__THE PROBLEM__
Leave every image out, and return the rest of the data word for word.

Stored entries
══════════════════════════════
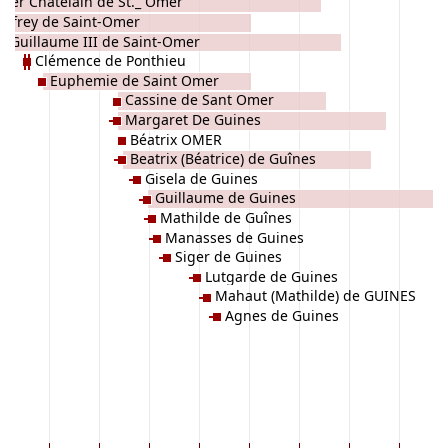
tier Chatelain de St._ Omer
dfrey de Saint-Omer
Guillaume III de Saint-Omer
Clémence de Ponthieu
Euphemie de Saint Omer
Cassine de Sant Omer
Margaret De Guines
Béatrix OMER
Beatrix (Béatrice) de Guînes
Gisela de Guines
Guillaume de Guines
Mathilde de Guînes
Manasses de Guines
Siger de Guines
Lutgarde de Guines
Mahaut (Mathilde) de GUINES
Agnes de Guines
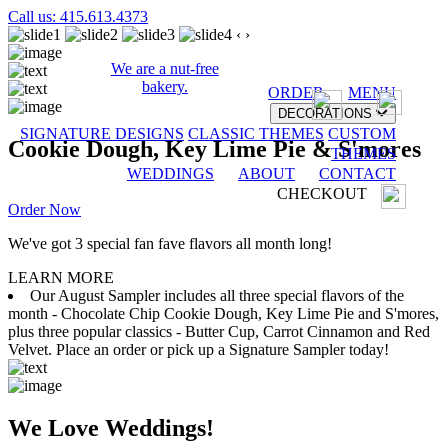
Call us: 415.613.4373
‹
›
We are a nut-free
bakery.
ORDER
MENU
DECORATIONS
SIGNATURE DESIGNS
CLASSIC THEMES
CUSTOM
Cookie Dough, Key Lime Pie & S'mores
THEMES
WEDDINGS
ABOUT
CONTACT
CHECKOUT
Order Now
We've got 3 special fan fave flavors all month long!
LEARN MORE
Our August Sampler includes all three special flavors of the
month - Chocolate Chip Cookie Dough, Key Lime Pie and S'mores,
plus three popular classics - Butter Cup, Carrot Cinnamon and Red
Velvet. Place an order or pick up a Signature Sampler today!
We Love Weddings!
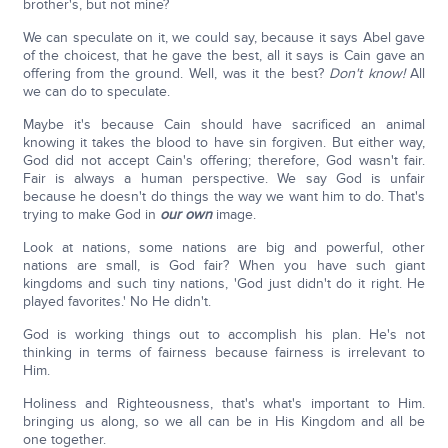
brother's, but not mine?
We can speculate on it, we could say, because it says Abel gave
of the choicest, that he gave the best, all it says is Cain gave an
offering from the ground. Well, was it the best?
Don't know!
All
we can do to speculate.
Maybe it's because Cain should have sacrificed an animal
knowing it takes the blood to have sin forgiven. But either way,
God did not accept Cain's offering; therefore, God wasn't fair.
Fair is always a human perspective. We say God is unfair
because he doesn't do things the way we want him to do. That's
trying to make God in
our own
image.
Look at nations, some nations are big and powerful, other
nations are small, is God fair? When you have such giant
kingdoms and such tiny nations, 'God just didn't do it right. He
played favorites.' No He didn't.
God is working things out to accomplish his plan. He's not
thinking in terms of fairness because fairness is irrelevant to
Him.
Holiness and Righteousness, that's what's important to Him.
bringing us along, so we all can be in His Kingdom and all be
one together.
══════════════════════════════
__YOUR RESPONSE__
tier Chatelain de St._ Omer
dfrey de Saint-Omer
Guillaume III de Saint-Omer
Clémence de Ponthieu
Euphemie de Saint Omer
Cassine de Sant Omer
Margaret De Guines
Béatrix OMER
Beatrix (Béatrice) de Guînes
Gisela de Guines
Guillaume de Guines
Mathilde de Guînes
Manasses de Guines
Siger de Guines
Lutgarde de Guines
Mahaut (Mathilde) de GUINES
Agnes de Guines
Call us: 415.613.4373
‹
›
We are a nut-free
bakery.
ORDER
MENU
DECORATIONS
SIGNATURE DESIGNS
CLASSIC THEMES
CUSTOM
Cookie Dough, Key Lime Pie & S'mores
THEMES
WEDDINGS
ABOUT
CONTACT
CHECKOUT
Order Now
We've got 3 special fan fave flavors all month long!
LEARN MORE
Our August Sampler includes all three special flavors of the
month - Chocolate Chip Cookie Dough, Key Lime Pie and S'mores,
plus three popular classics - Butter Cup, Carrot Cinnamon and Red
Velvet. Place an order or pick up a Signature Sampler today!
We Love Weddings!
brother's, but not mine?
We can speculate on it, we could say, because it says Abel gave
of the choicest, that he gave the best, all it says is Cain gave an
offering from the ground. Well, was it the best?
Don't know!
All
we can do to speculate.
Maybe it's because Cain should have sacrificed an animal
knowing it takes the blood to have sin forgiven. But either way,
God did not accept Cain's offering; therefore, God wasn't fair.
Fair is always a human perspective. We say God is unfair
because he doesn't do things the way we want him to do. That's
trying to make God in
our own
image.
Look at nations, some nations are big and powerful, other
nations are small, is God fair? When you have such giant
kingdoms and such tiny nations, 'God just didn't do it right. He
played favorites.' No He didn't.
God is working things out to accomplish his plan. He's not
thinking in terms of fairness because fairness is irrelevant to
Him.
Holiness and Righteousness, that's what's important to Him.
bringing us along, so we all can be in His Kingdom and all be
one together.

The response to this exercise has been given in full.